REQUIREMENT: Print exactly, and only, the lines running from the line containing "Describe the element at coordinates (236, 764)" through the end of the records below.
*** EXCERPTED RECORDS ***
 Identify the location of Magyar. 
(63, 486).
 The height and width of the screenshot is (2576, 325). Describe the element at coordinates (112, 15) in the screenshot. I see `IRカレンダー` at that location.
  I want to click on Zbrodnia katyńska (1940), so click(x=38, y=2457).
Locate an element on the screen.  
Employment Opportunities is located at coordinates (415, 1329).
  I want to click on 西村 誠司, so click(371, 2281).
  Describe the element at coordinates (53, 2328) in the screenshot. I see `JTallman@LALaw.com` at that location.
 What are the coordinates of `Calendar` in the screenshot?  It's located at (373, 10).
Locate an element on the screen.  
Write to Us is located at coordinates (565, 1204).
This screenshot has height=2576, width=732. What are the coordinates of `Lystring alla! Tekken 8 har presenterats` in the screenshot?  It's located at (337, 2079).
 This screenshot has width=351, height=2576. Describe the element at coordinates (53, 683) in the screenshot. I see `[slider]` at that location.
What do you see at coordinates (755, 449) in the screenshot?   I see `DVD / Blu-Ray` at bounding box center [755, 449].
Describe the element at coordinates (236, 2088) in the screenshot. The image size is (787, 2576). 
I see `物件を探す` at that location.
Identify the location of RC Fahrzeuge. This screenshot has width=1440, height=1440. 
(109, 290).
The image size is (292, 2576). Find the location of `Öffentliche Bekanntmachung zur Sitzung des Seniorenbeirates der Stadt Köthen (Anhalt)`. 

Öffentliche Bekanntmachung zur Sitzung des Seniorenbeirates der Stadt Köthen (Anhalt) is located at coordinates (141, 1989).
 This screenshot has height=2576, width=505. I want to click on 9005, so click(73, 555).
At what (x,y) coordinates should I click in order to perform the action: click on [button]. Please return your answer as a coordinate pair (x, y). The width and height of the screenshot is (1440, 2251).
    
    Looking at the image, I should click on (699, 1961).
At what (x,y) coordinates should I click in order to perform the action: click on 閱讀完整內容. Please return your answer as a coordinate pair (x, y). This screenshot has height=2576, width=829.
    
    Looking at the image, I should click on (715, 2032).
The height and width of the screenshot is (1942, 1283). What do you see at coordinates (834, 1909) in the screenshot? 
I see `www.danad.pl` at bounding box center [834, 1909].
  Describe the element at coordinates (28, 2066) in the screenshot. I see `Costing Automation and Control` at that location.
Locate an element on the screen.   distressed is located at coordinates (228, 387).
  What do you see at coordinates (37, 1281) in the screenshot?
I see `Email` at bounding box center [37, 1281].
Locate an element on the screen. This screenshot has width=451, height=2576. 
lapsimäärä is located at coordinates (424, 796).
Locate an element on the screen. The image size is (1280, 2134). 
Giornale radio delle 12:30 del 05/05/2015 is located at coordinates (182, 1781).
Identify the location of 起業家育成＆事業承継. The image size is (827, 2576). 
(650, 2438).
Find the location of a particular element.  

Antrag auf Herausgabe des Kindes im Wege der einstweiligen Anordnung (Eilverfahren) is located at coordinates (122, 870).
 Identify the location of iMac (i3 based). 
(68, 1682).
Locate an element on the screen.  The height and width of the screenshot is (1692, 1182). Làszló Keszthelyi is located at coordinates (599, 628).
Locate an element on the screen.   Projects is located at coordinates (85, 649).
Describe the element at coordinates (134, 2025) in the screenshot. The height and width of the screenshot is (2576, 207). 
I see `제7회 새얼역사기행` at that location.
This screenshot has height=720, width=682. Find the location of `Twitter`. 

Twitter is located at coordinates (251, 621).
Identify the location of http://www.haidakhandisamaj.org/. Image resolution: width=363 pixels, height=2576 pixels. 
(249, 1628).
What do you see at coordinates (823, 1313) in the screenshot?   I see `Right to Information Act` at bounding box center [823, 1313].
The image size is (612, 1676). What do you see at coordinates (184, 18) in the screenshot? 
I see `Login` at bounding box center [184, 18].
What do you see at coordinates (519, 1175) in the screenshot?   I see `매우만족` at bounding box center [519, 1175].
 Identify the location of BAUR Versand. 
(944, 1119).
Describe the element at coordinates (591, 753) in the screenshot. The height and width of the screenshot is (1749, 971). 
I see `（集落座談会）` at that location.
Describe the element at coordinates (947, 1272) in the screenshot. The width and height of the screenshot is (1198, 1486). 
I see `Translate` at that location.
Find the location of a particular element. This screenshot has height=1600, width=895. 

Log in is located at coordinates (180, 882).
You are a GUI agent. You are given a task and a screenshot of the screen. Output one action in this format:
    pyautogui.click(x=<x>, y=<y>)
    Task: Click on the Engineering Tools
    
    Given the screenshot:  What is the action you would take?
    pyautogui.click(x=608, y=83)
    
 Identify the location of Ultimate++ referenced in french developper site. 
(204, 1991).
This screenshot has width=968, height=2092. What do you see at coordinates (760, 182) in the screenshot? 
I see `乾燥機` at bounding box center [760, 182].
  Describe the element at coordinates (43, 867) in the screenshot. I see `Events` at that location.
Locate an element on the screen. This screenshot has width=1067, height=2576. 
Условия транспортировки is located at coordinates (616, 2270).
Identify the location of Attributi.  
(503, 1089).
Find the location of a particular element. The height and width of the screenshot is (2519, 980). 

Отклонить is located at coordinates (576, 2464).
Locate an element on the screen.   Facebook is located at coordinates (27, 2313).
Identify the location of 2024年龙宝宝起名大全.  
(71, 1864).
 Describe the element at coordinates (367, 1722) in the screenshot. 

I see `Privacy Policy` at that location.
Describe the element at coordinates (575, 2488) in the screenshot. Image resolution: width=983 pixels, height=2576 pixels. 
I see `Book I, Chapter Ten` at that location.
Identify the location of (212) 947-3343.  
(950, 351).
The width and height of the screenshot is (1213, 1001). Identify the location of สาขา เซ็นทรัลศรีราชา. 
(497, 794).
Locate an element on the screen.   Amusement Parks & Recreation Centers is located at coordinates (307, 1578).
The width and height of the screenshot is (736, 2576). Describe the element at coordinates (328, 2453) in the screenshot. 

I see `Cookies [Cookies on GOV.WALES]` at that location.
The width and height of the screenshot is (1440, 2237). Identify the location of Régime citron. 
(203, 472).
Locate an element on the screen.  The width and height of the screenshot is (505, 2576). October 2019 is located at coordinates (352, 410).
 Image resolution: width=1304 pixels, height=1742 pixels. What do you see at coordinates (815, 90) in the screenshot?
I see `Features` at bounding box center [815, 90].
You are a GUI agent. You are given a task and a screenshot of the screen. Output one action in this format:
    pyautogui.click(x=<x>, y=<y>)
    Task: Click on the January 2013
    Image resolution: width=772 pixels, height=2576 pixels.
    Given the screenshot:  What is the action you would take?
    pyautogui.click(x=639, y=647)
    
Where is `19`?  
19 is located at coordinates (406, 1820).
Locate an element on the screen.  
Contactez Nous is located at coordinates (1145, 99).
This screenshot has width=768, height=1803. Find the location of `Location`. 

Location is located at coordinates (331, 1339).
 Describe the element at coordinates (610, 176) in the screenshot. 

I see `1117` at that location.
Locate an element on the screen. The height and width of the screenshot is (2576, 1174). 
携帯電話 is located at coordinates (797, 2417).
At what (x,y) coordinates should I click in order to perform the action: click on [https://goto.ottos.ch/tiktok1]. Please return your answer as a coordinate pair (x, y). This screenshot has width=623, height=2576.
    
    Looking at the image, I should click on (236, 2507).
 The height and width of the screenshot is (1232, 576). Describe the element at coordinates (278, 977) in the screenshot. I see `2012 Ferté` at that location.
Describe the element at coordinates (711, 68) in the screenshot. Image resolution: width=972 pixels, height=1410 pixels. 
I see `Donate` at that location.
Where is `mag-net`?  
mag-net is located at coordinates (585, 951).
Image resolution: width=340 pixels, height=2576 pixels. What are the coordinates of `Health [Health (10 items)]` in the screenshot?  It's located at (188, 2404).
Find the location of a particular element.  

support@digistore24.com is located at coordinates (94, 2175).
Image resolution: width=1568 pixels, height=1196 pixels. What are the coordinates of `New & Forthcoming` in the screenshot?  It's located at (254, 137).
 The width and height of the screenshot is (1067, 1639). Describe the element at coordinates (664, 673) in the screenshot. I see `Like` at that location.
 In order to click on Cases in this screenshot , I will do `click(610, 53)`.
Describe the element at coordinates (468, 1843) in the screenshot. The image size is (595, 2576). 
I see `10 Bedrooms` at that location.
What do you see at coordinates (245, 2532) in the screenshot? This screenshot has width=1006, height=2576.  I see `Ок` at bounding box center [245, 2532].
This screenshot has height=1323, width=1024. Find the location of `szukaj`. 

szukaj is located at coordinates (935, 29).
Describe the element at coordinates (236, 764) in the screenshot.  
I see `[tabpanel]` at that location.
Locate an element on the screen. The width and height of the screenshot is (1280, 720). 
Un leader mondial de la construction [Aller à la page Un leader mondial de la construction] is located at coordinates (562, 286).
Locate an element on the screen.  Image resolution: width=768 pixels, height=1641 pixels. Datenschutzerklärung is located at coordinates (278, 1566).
*** End of EXCERPTED RECORDS ***
REPLY TO THE EXERCISE:
Describe the element at coordinates (236, 764) in the screenshot.  
I see `[tabpanel]` at that location.
Locate an element on the screen. The width and height of the screenshot is (1280, 720). 
Un leader mondial de la construction [Aller à la page Un leader mondial de la construction] is located at coordinates (562, 286).
Locate an element on the screen.  Image resolution: width=768 pixels, height=1641 pixels. Datenschutzerklärung is located at coordinates (278, 1566).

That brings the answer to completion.